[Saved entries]
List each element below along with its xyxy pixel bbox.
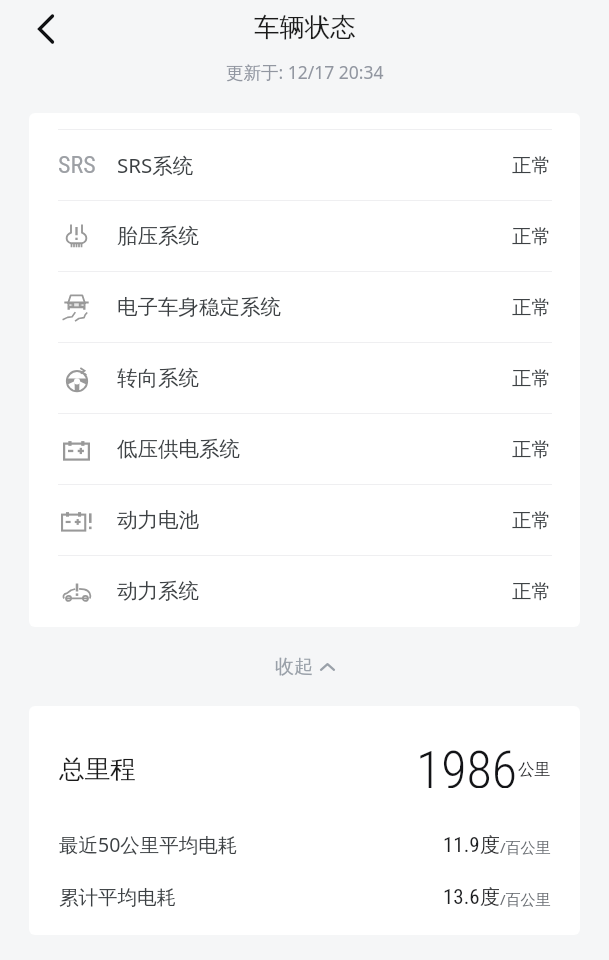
staticText: 更新于: 12/17 20:34 — [226, 60, 384, 84]
staticText: 最近50公里平均电耗 — [59, 831, 238, 858]
staticText: 13.6 — [443, 885, 480, 910]
staticText: 总里程 — [59, 753, 136, 785]
staticText: 正常 — [512, 295, 551, 320]
staticText: 1986 — [416, 740, 518, 788]
button[interactable]: SRS — [29, 130, 580, 200]
button[interactable]: 收起 — [0, 627, 609, 706]
button[interactable]: 转向系统 — [29, 343, 580, 413]
staticText: 动力系统 — [117, 578, 199, 604]
staticText: 动力电池 — [117, 507, 199, 533]
staticText: 度 — [480, 885, 500, 910]
staticText: SRS系统 — [117, 151, 194, 179]
staticText: 正常 — [512, 224, 551, 249]
staticText: 正常 — [512, 366, 551, 391]
staticText: SRS — [58, 151, 95, 179]
staticText: 胎压系统 — [117, 223, 199, 249]
staticText: 转向系统 — [117, 365, 199, 391]
staticText: /百公里 — [500, 889, 551, 909]
staticText: 低压供电系统 — [117, 436, 240, 462]
staticText: 车辆状态 — [254, 11, 356, 43]
button[interactable]: 动力电池 — [29, 485, 580, 555]
staticText: 正常 — [512, 579, 551, 604]
button[interactable]: 动力系统 — [29, 556, 580, 626]
button[interactable]: Back — [17, 5, 65, 53]
staticText: 收起 — [275, 655, 313, 679]
staticText: 度 — [480, 833, 500, 858]
staticText: /百公里 — [500, 837, 551, 857]
staticText: 累计平均电耗 — [59, 885, 176, 910]
staticText: 正常 — [512, 437, 551, 462]
button[interactable]: 电子车身稳定系统 — [29, 272, 580, 342]
staticText: 正常 — [512, 508, 551, 533]
staticText: 公里 — [518, 759, 551, 780]
button[interactable]: 胎压系统 — [29, 201, 580, 271]
staticText: 11.9 — [443, 833, 480, 858]
button[interactable]: 低压供电系统 — [29, 414, 580, 484]
staticText: 电子车身稳定系统 — [117, 294, 281, 320]
staticText: 正常 — [512, 153, 551, 178]
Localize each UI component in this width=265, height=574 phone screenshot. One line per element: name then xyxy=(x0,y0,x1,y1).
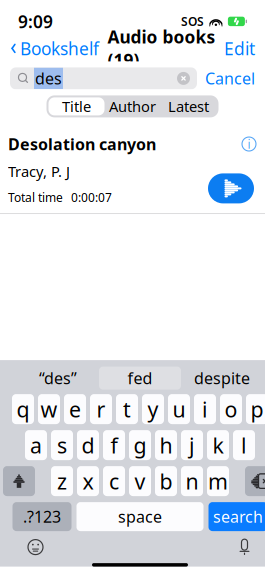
staticText: g xyxy=(134,431,146,459)
button[interactable]: Edit xyxy=(224,37,255,60)
button[interactable]: Book information xyxy=(241,136,257,152)
staticText: Desolation canyon xyxy=(8,133,156,155)
button[interactable]: Cancel xyxy=(205,68,255,89)
button[interactable]: Latest xyxy=(160,97,216,115)
button[interactable]: Emoji keyboard xyxy=(22,534,48,560)
button[interactable]: Dictation xyxy=(232,534,258,560)
button[interactable]: e xyxy=(64,394,86,424)
button[interactable]: space xyxy=(76,502,204,531)
staticText: .?123 xyxy=(23,506,61,527)
button[interactable]: k xyxy=(207,430,229,460)
staticText: j xyxy=(189,431,195,459)
staticText: v xyxy=(134,467,146,495)
staticText: w xyxy=(40,395,58,423)
staticText: fed xyxy=(128,368,152,389)
button[interactable]: l xyxy=(233,430,255,460)
staticText: Audio books (19) xyxy=(108,25,216,71)
button[interactable]: Delete xyxy=(245,466,265,496)
button[interactable]: fed xyxy=(99,367,181,390)
staticText: b xyxy=(160,467,172,495)
staticText: t xyxy=(123,395,131,423)
staticText: 0:00:07 xyxy=(71,190,112,205)
button[interactable]: t xyxy=(116,394,138,424)
staticText: k xyxy=(212,431,224,459)
staticText: p xyxy=(250,395,264,423)
button[interactable]: Shift xyxy=(3,466,35,496)
staticText: r xyxy=(96,395,106,423)
button[interactable]: a xyxy=(25,430,47,460)
button[interactable]: f xyxy=(103,430,125,460)
button[interactable]: g xyxy=(129,430,151,460)
staticText: u xyxy=(172,395,186,423)
staticText: z xyxy=(57,467,67,495)
button[interactable]: c xyxy=(103,466,125,496)
staticText: Bookshelf xyxy=(20,37,99,60)
button[interactable]: Clear search text xyxy=(177,72,190,85)
staticText: d xyxy=(82,431,94,459)
button[interactable]: .?123 xyxy=(12,502,72,531)
button[interactable]: h xyxy=(155,430,177,460)
staticText: e xyxy=(69,395,81,423)
staticText: Tracy, P. J xyxy=(8,162,70,181)
staticText: q xyxy=(16,395,30,423)
staticText: Total time xyxy=(8,190,63,205)
staticText: x xyxy=(82,467,94,495)
button[interactable]: despite xyxy=(181,367,263,390)
button[interactable]: m xyxy=(207,466,229,496)
staticText: n xyxy=(186,467,198,495)
staticText: despite xyxy=(194,368,250,389)
staticText: f xyxy=(110,431,118,459)
staticText: space xyxy=(118,506,162,527)
button[interactable]: y xyxy=(142,394,164,424)
button[interactable]: Play audio book xyxy=(208,173,254,203)
button[interactable]: j xyxy=(181,430,203,460)
staticText: y xyxy=(148,395,158,423)
staticText: SOS xyxy=(181,13,204,29)
button[interactable]: b xyxy=(155,466,177,496)
button[interactable]: w xyxy=(38,394,60,424)
button[interactable]: Title xyxy=(48,97,104,115)
staticText: 9:09 xyxy=(18,10,53,33)
button[interactable]: d xyxy=(77,430,99,460)
button[interactable]: o xyxy=(220,394,242,424)
staticText: “des” xyxy=(39,368,77,389)
button[interactable]: i xyxy=(194,394,216,424)
button[interactable]: “des” xyxy=(17,367,99,390)
button[interactable]: n xyxy=(181,466,203,496)
staticText: a xyxy=(30,431,42,459)
staticText: i xyxy=(248,136,250,152)
button[interactable]: q xyxy=(12,394,34,424)
staticText: o xyxy=(224,395,238,423)
staticText: Title xyxy=(62,97,91,116)
button[interactable]: x xyxy=(77,466,99,496)
button[interactable]: p xyxy=(246,394,265,424)
staticText: s xyxy=(57,431,67,459)
button[interactable]: u xyxy=(168,394,190,424)
button[interactable]: v xyxy=(129,466,151,496)
button[interactable]: Author xyxy=(104,97,160,115)
staticText: Cancel xyxy=(205,68,255,89)
staticText: Edit xyxy=(224,37,255,60)
button[interactable]: search xyxy=(208,502,265,531)
staticText: h xyxy=(160,431,172,459)
button[interactable]: s xyxy=(51,430,73,460)
staticText: c xyxy=(109,467,119,495)
button[interactable]: Bookshelf xyxy=(10,37,99,60)
staticText: i xyxy=(202,395,208,423)
staticText: m xyxy=(208,467,228,495)
staticText: search xyxy=(213,506,263,527)
staticText: des xyxy=(35,68,62,89)
button[interactable]: r xyxy=(90,394,112,424)
staticText: l xyxy=(241,431,247,459)
staticText: Author xyxy=(109,97,156,116)
staticText: Latest xyxy=(168,97,209,116)
button[interactable]: z xyxy=(51,466,73,496)
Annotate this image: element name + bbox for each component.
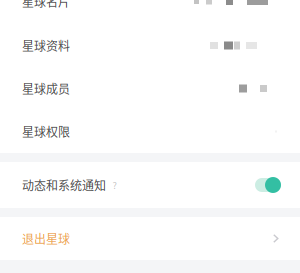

* About this task *
Set all of the records down once more, letter for letter, with the images removed.

* Exercise solution *
List each element below along with its xyxy pixel bbox.
staticText: 更新于: 12/17 20:34 — [226, 60, 384, 84]
staticText: 最近50公里平均电耗 — [59, 831, 238, 858]
staticText: 13.6 — [443, 885, 480, 910]
staticText: 总里程 — [59, 753, 136, 785]
staticText: 正常 — [512, 295, 551, 320]
staticText: 1986 — [416, 740, 518, 788]
button[interactable]: SRS — [29, 130, 580, 200]
button[interactable]: 收起 — [0, 627, 609, 706]
button[interactable]: 转向系统 — [29, 343, 580, 413]
staticText: 动力系统 — [117, 578, 199, 604]
staticText: 动力电池 — [117, 507, 199, 533]
staticText: 度 — [480, 885, 500, 910]
staticText: SRS系统 — [117, 151, 194, 179]
staticText: 正常 — [512, 224, 551, 249]
staticText: 正常 — [512, 366, 551, 391]
staticText: SRS — [58, 151, 95, 179]
staticText: 胎压系统 — [117, 223, 199, 249]
staticText: 转向系统 — [117, 365, 199, 391]
staticText: /百公里 — [500, 889, 551, 909]
staticText: 低压供电系统 — [117, 436, 240, 462]
staticText: 车辆状态 — [254, 11, 356, 43]
button[interactable]: 动力电池 — [29, 485, 580, 555]
staticText: 正常 — [512, 579, 551, 604]
button[interactable]: 动力系统 — [29, 556, 580, 626]
button[interactable]: Back — [17, 5, 65, 53]
staticText: 收起 — [275, 655, 313, 679]
staticText: 度 — [480, 833, 500, 858]
staticText: /百公里 — [500, 837, 551, 857]
staticText: 累计平均电耗 — [59, 885, 176, 910]
staticText: 正常 — [512, 437, 551, 462]
button[interactable]: 电子车身稳定系统 — [29, 272, 580, 342]
staticText: 正常 — [512, 508, 551, 533]
staticText: 公里 — [518, 759, 551, 780]
button[interactable]: 胎压系统 — [29, 201, 580, 271]
staticText: 11.9 — [443, 833, 480, 858]
button[interactable]: 低压供电系统 — [29, 414, 580, 484]
staticText: 电子车身稳定系统 — [117, 294, 281, 320]
staticText: 正常 — [512, 153, 551, 178]
Localize each UI component in this width=265, height=574 phone screenshot. One line per element: name then xyxy=(x0,y0,x1,y1).
staticText: g xyxy=(134,431,146,459)
button[interactable]: Edit xyxy=(224,37,255,60)
button[interactable]: Book information xyxy=(241,136,257,152)
staticText: Desolation canyon xyxy=(8,133,156,155)
button[interactable]: Cancel xyxy=(205,68,255,89)
button[interactable]: Latest xyxy=(160,97,216,115)
button[interactable]: Emoji keyboard xyxy=(22,534,48,560)
button[interactable]: Dictation xyxy=(232,534,258,560)
button[interactable]: e xyxy=(64,394,86,424)
button[interactable]: space xyxy=(76,502,204,531)
staticText: .?123 xyxy=(23,506,61,527)
button[interactable]: k xyxy=(207,430,229,460)
staticText: j xyxy=(189,431,195,459)
staticText: v xyxy=(134,467,146,495)
staticText: w xyxy=(40,395,58,423)
staticText: fed xyxy=(128,368,152,389)
button[interactable]: l xyxy=(233,430,255,460)
staticText: Audio books (19) xyxy=(108,25,216,71)
button[interactable]: Delete xyxy=(245,466,265,496)
button[interactable]: fed xyxy=(99,367,181,390)
staticText: b xyxy=(160,467,172,495)
staticText: t xyxy=(123,395,131,423)
staticText: 0:00:07 xyxy=(71,190,112,205)
button[interactable]: t xyxy=(116,394,138,424)
staticText: k xyxy=(212,431,224,459)
staticText: p xyxy=(250,395,264,423)
button[interactable]: Shift xyxy=(3,466,35,496)
staticText: r xyxy=(96,395,106,423)
button[interactable]: a xyxy=(25,430,47,460)
button[interactable]: f xyxy=(103,430,125,460)
button[interactable]: g xyxy=(129,430,151,460)
staticText: u xyxy=(172,395,186,423)
staticText: z xyxy=(57,467,67,495)
button[interactable]: c xyxy=(103,466,125,496)
staticText: Bookshelf xyxy=(20,37,99,60)
button[interactable]: Clear search text xyxy=(177,72,190,85)
staticText: d xyxy=(82,431,94,459)
button[interactable]: .?123 xyxy=(12,502,72,531)
button[interactable]: h xyxy=(155,430,177,460)
staticText: e xyxy=(69,395,81,423)
staticText: Tracy, P. J xyxy=(8,162,70,181)
staticText: q xyxy=(16,395,30,423)
staticText: Total time xyxy=(8,190,63,205)
staticText: x xyxy=(82,467,94,495)
button[interactable]: despite xyxy=(181,367,263,390)
button[interactable]: m xyxy=(207,466,229,496)
staticText: n xyxy=(186,467,198,495)
staticText: despite xyxy=(194,368,250,389)
staticText: f xyxy=(110,431,118,459)
staticText: space xyxy=(118,506,162,527)
button[interactable]: y xyxy=(142,394,164,424)
button[interactable]: Play audio book xyxy=(208,173,254,203)
button[interactable]: j xyxy=(181,430,203,460)
staticText: y xyxy=(148,395,158,423)
staticText: SOS xyxy=(181,13,204,29)
button[interactable]: b xyxy=(155,466,177,496)
button[interactable]: w xyxy=(38,394,60,424)
button[interactable]: Title xyxy=(48,97,104,115)
staticText: 9:09 xyxy=(18,10,53,33)
button[interactable]: d xyxy=(77,430,99,460)
button[interactable]: o xyxy=(220,394,242,424)
staticText: “des” xyxy=(39,368,77,389)
button[interactable]: i xyxy=(194,394,216,424)
button[interactable]: “des” xyxy=(17,367,99,390)
button[interactable]: n xyxy=(181,466,203,496)
staticText: a xyxy=(30,431,42,459)
staticText: i xyxy=(248,136,250,152)
button[interactable]: q xyxy=(12,394,34,424)
staticText: o xyxy=(224,395,238,423)
staticText: Title xyxy=(62,97,91,116)
button[interactable]: x xyxy=(77,466,99,496)
button[interactable]: p xyxy=(246,394,265,424)
staticText: s xyxy=(57,431,67,459)
button[interactable]: u xyxy=(168,394,190,424)
button[interactable]: v xyxy=(129,466,151,496)
button[interactable]: Author xyxy=(104,97,160,115)
staticText: Cancel xyxy=(205,68,255,89)
staticText: Edit xyxy=(224,37,255,60)
button[interactable]: search xyxy=(208,502,265,531)
staticText: h xyxy=(160,431,172,459)
button[interactable]: s xyxy=(51,430,73,460)
staticText: c xyxy=(109,467,119,495)
button[interactable]: Bookshelf xyxy=(10,37,99,60)
staticText: i xyxy=(202,395,208,423)
staticText: m xyxy=(208,467,228,495)
staticText: search xyxy=(213,506,263,527)
staticText: des xyxy=(35,68,62,89)
button[interactable]: r xyxy=(90,394,112,424)
staticText: l xyxy=(241,431,247,459)
staticText: Author xyxy=(109,97,156,116)
staticText: Latest xyxy=(168,97,209,116)
button[interactable]: z xyxy=(51,466,73,496)
Annotate this image: element name + bbox for each component.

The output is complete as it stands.